Paterson proved to be in the minority. Victoria Wood, who was set to launch her own sitcom Dinnerladies a few weeks later, watched the first show and immediately knew that the sitcom rules had changed. She sensed that her show, with its convoluted plots and laughter track, looked like something from the 1950s.

For capturing the simplicity of working class life, people saw The Royle Family as something very different to the conventional sitcom. At the Sunday Times, A.A Gill received letters from readers who were convinced that it was something more important: “It is in fact more like Beckett,” readers told him.

JK Rowling put it down to the realism of the characters

Authenticity lay behind its success. JK Rowling put it down to the realism of the characters, admitting she had been or met all of them at some point in her life. The comedian Johnny Vegas put it best when he argued on the 2006 documentary We Love the Royle Family, that it “brought this mirror on to your life, yet you weren’t ashamed of it”. Had it been handled differently, people could have gone, “Are we really like that?” — as people did with Enfield’s “The Slobs”. Instead, viewers sat at home and went, “That’s fantastic — it is us.”

The popularity of the show took the BBC by surprise. It not only began to change the sitcom format, it took the opportunity to cash in on its success. Just as the Queen and the Royal Family sell plates and tea towels at times of celebration, the BBC launched the Royle range of t-shirts, mugs, diaries and calendars. When the BBC produced its annual reports, the show was highlighted as the best the corporation had to offer the world.

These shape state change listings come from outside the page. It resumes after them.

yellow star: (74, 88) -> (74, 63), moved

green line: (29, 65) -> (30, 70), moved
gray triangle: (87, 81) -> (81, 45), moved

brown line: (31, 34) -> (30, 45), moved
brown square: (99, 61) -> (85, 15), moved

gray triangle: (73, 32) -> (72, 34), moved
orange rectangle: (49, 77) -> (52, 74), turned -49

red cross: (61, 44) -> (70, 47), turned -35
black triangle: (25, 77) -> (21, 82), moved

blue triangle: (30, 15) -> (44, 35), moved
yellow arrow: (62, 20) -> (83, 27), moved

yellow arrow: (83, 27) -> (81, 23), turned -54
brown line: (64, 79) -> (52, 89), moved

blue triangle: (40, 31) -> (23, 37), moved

Even political parties who were hostile to the long-term unemployed now wanted to claim Jim Royle as their own. In 2001, when there was much debate about the decline in voter turnout in Labour’s heartlands, advisors talked about developing a strategy that could mobilise them: “It is all about whether or not we can move The Royle Family off their sofa.”

In the years since, the BBC has often struggled to capture working class life in the same manner. The rise of the “chav” bashing in popular culture was, as Owen Jones argued in his 2011 book Chavs, built on the back of exploitation in comedy shows such as Little Britain.

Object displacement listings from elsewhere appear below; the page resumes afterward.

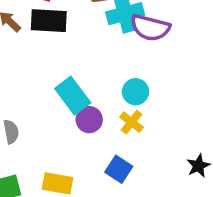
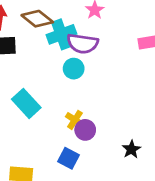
cyan circle: (135, 92) -> (74, 69), moved
purple circle: (89, 120) -> (85, 130), moved

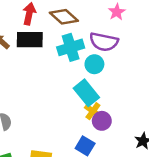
cyan cross: (61, 34) -> (71, 47), moved
cyan rectangle: (26, 103) -> (86, 93), moved

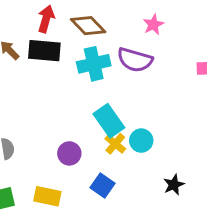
cyan circle: (94, 64) -> (141, 141), moved
purple circle: (102, 121) -> (69, 153), moved

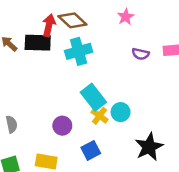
red arrow: (46, 19) -> (49, 25), moved
purple semicircle: (135, 60) -> (140, 54), moved, size x0.6
blue square: (103, 185) -> (91, 150), turned 30
black star: (174, 185) -> (149, 147), size x1.6

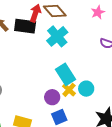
cyan cross: (79, 51) -> (57, 36), turned -30
purple circle: (62, 126) -> (52, 97), moved

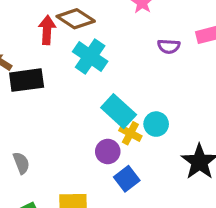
black rectangle: (25, 26) -> (27, 80), moved

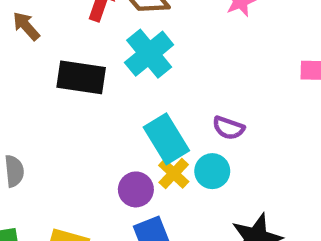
purple semicircle: (169, 46) -> (228, 128), moved
black rectangle: (27, 80) -> (81, 77), moved

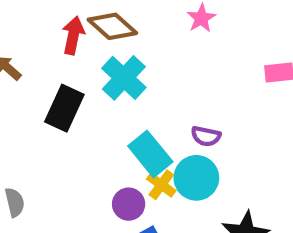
black rectangle: (81, 77) -> (64, 108), turned -66
cyan circle: (212, 171) -> (196, 178), size x1.4

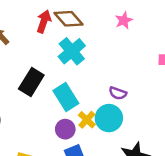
black rectangle: (64, 108) -> (31, 82), moved
cyan rectangle: (150, 154) -> (66, 97), moved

Even The Royle Family deviated from its original premise of projecting the “ordinary”. After the runaway success of three series, the show returned in 2006 to much critical acclaim with the BAFTA winning Queen of Sheba. In the subsequent four Christmas specials, though, the characters became everything that Aherne said they wouldn’t.

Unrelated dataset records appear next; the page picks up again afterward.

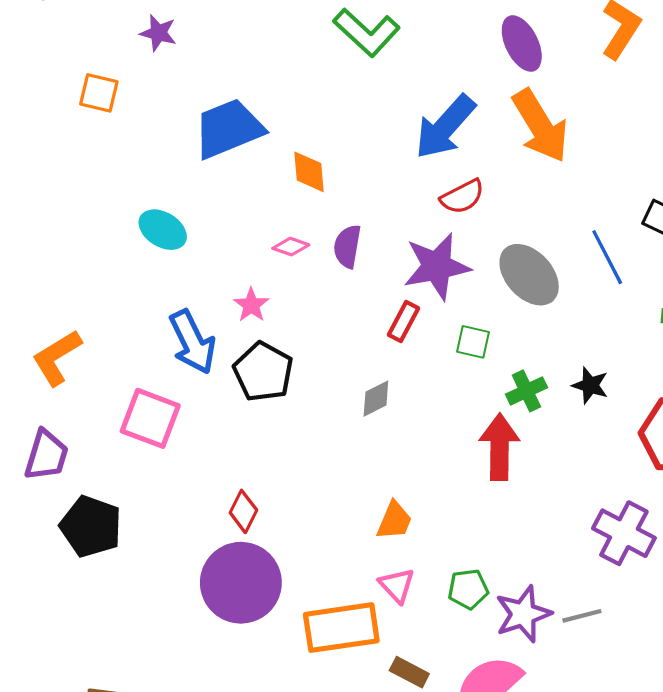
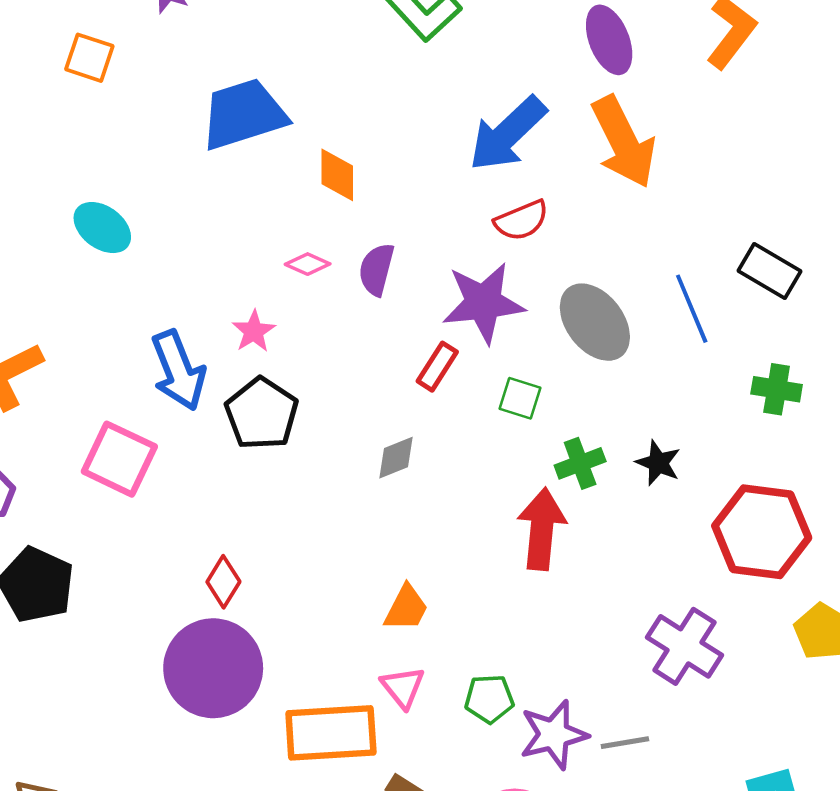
cyan ellipse: (163, 230) -> (102, 228), moved

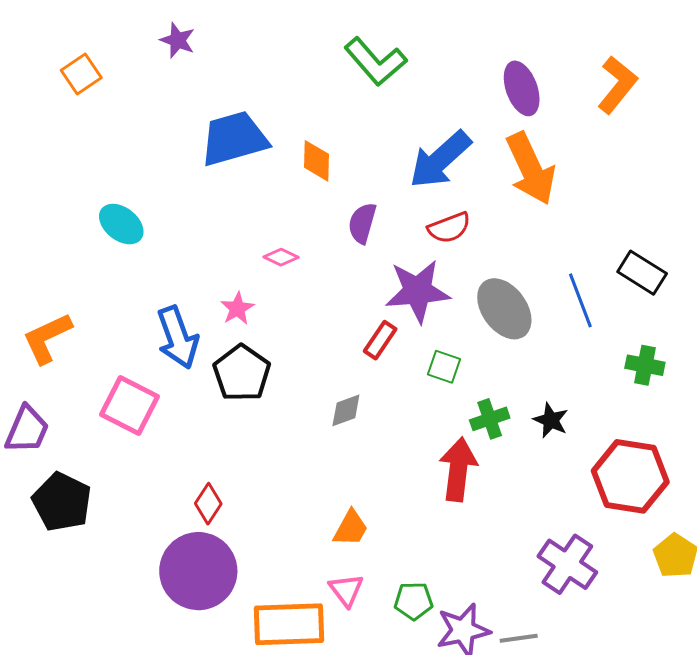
orange square: (89, 58) -> (81, 74), moved, turned 36
orange diamond: (337, 175) -> (317, 161), moved
purple semicircle: (376, 269) -> (362, 223), moved

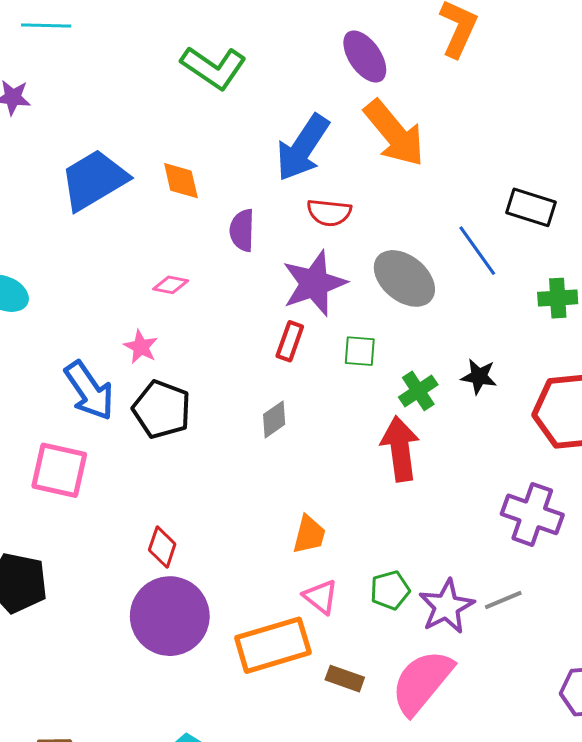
red semicircle: (449, 228) -> (329, 213), turned 42

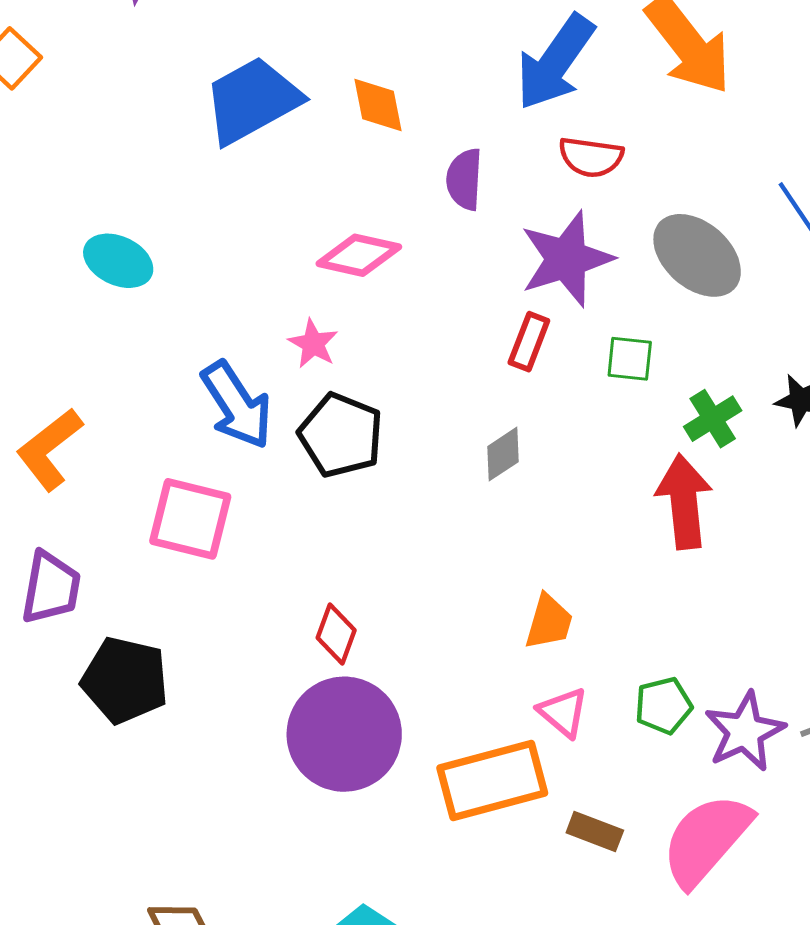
pink diamond: (171, 285) -> (359, 255), size x1.6

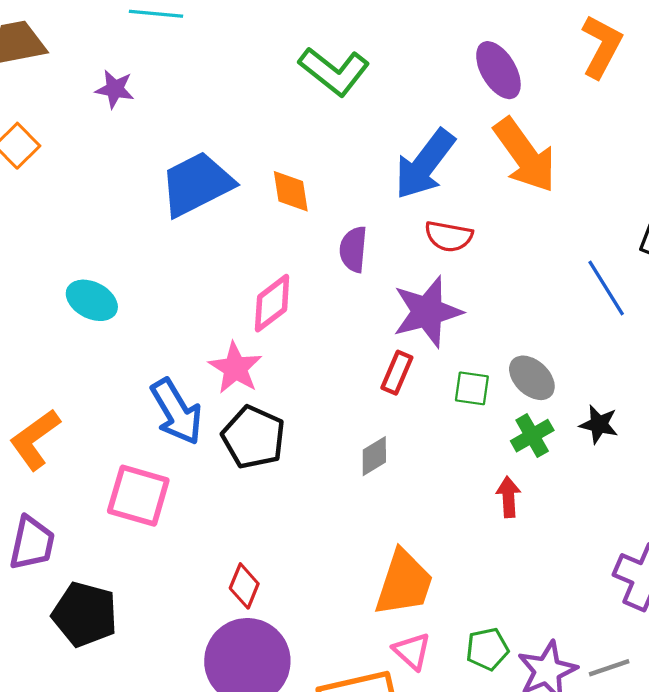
pink diamond: (359, 255) -> (272, 303), turned -52
gray ellipse: (697, 255) -> (532, 378), moved, size x0.7
pink star: (313, 344) -> (235, 368), size x1.4
red arrow: (684, 502) -> (508, 497), size x0.6
orange trapezoid: (549, 622) -> (404, 583), size x1.6

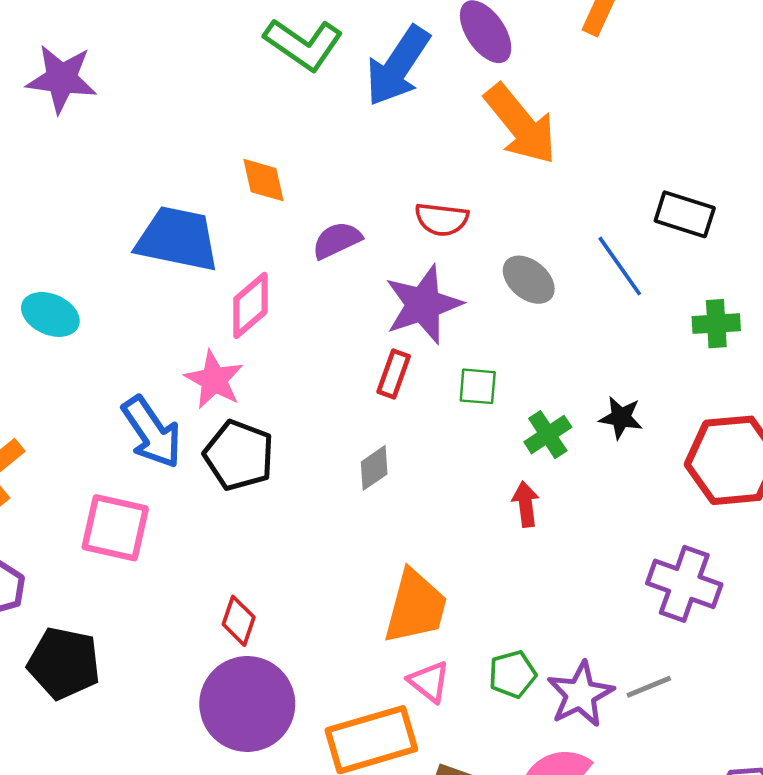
purple star: (115, 89) -> (62, 79), size x1.6
blue arrow: (425, 164) -> (398, 66), moved
blue trapezoid: (197, 184) -> (177, 239), moved, turned 42
purple semicircle: (353, 249) -> (337, 240), turned 63
gray ellipse: (532, 378) -> (529, 280), moved

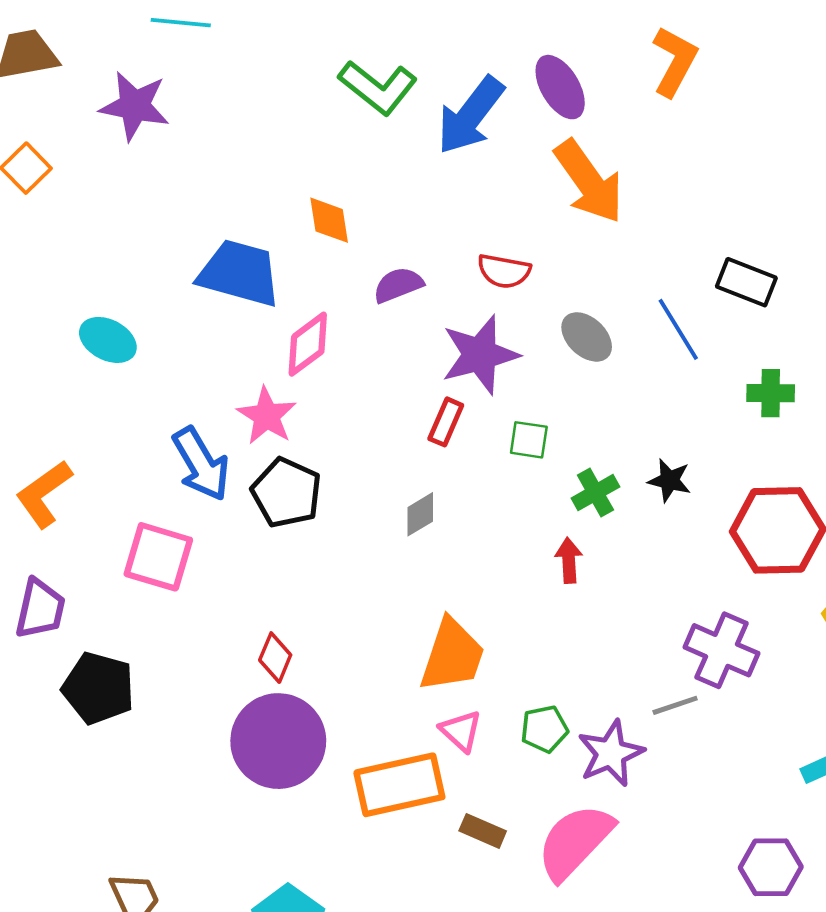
gray line: (649, 687) -> (675, 705), moved

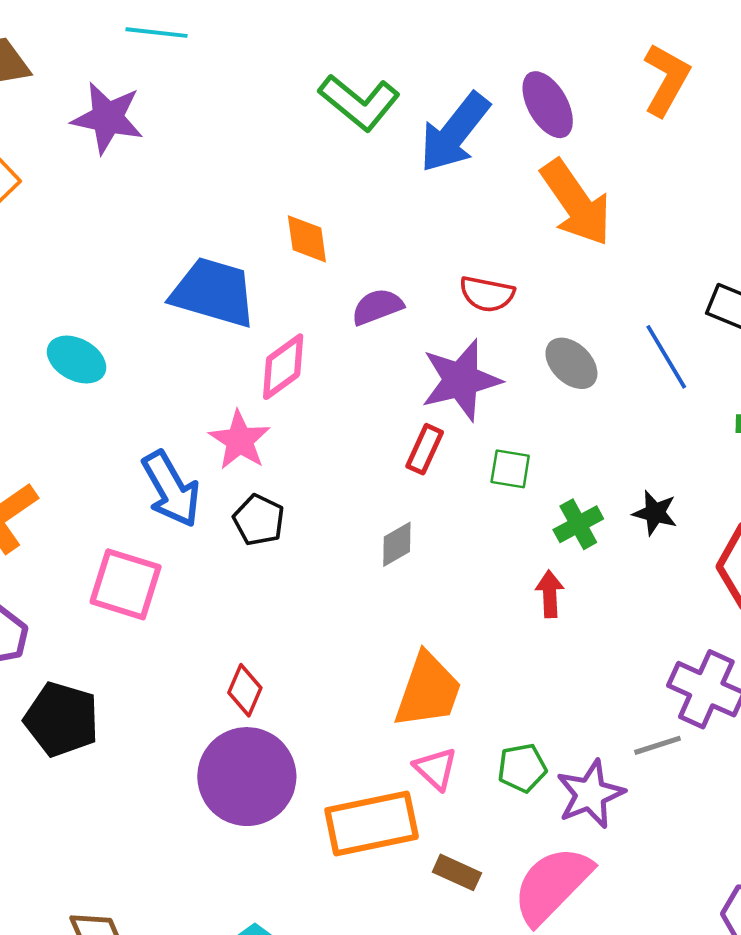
black pentagon: (286, 493) -> (259, 520), size x0.7

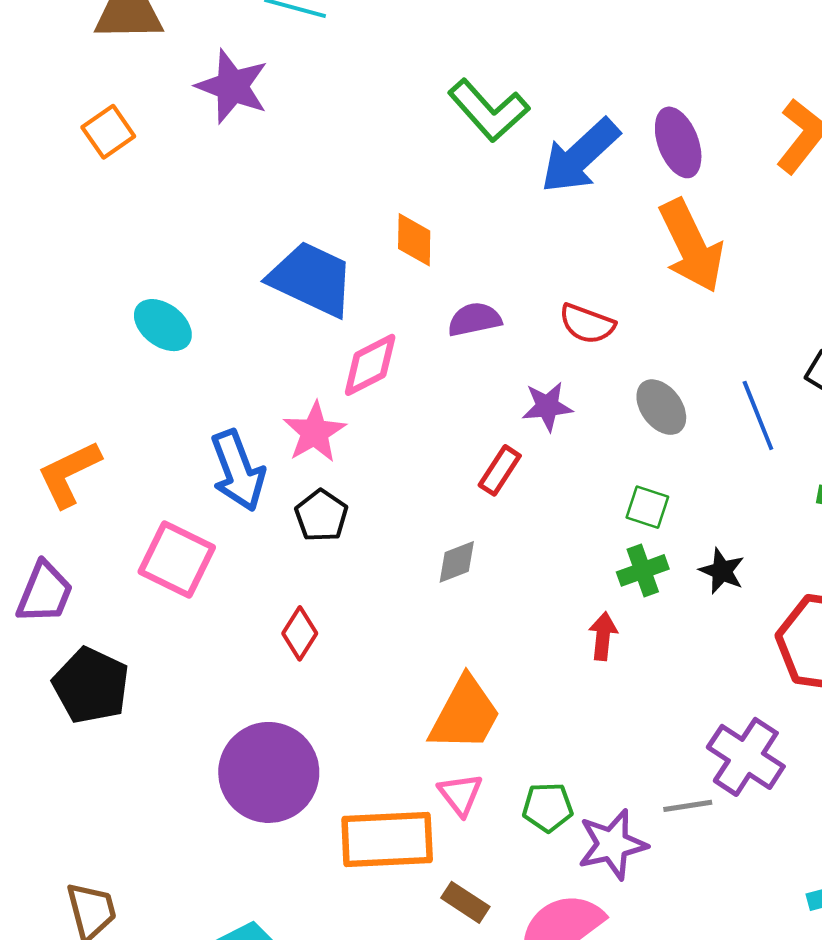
purple star: (461, 380) -> (547, 406), size x0.6
green square: (510, 469) -> (647, 507), moved
red diamond: (245, 690) -> (300, 633), moved

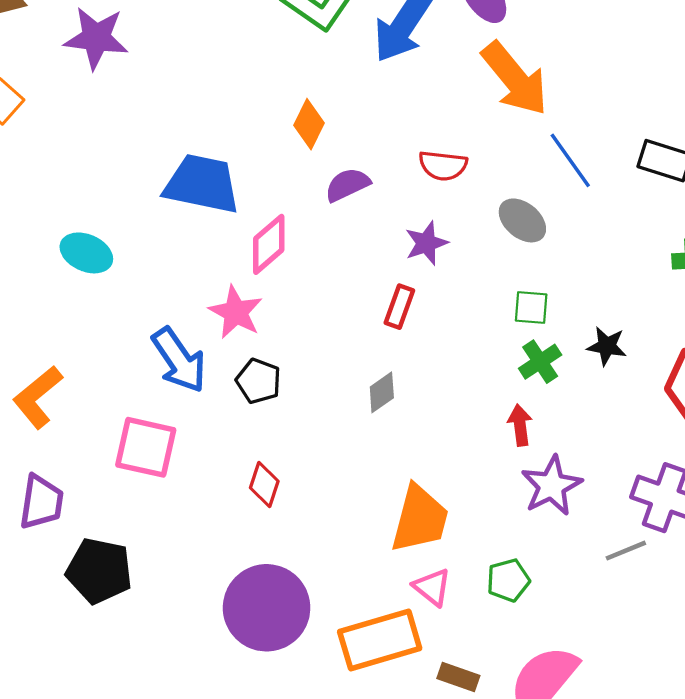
orange diamond: (414, 240) -> (309, 124), moved, turned 39
blue line: (758, 415) -> (570, 160), moved
purple star: (612, 844) -> (552, 486), moved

Slow burning dialogue was replaced with farce and slapstick as the characters became parodies of themselves. The low points of their stupidity stretched from Dave believing that he could defrost a turkey by bathing with it on Christmas Day to Mary from next door having her ashes hoovered up by a new Dyson hoover.

In the much maligned final episode, a character called “Cadging Karen” is introduced. She is drawn much more from the cartoon world of Wayne and Waynetta than anything you would have seen in the early episodes of the show.

The BBC has also struggled to find authentic working class voices. Whilst comedies such as This Country, Motherland, Car Share and People Just Do Nothing have captured some of the Royle’s ethos, it is set against a rapidly declining working class participation in the arts, which leaves a big hole in the sitcom landscape.

Some believe the BBC is part of the problem. Its own diversity report in 2020 created headlines when it admitted that working class people were being “depicted negatively, fuelled by stereotypes and seen as the object of ridicule”.

25 years on from The Royle Family, in a post-Brexit landscape, it is difficult to imagine a nuanced and multi-layered sitcom about working-class life being commissioned and so warmly received by the nation.

The death of Caroline Aherne, aged just 52, robbed us of seeing what the next stage of her career would have brought us. The bigger question is whether we will ever see her like again.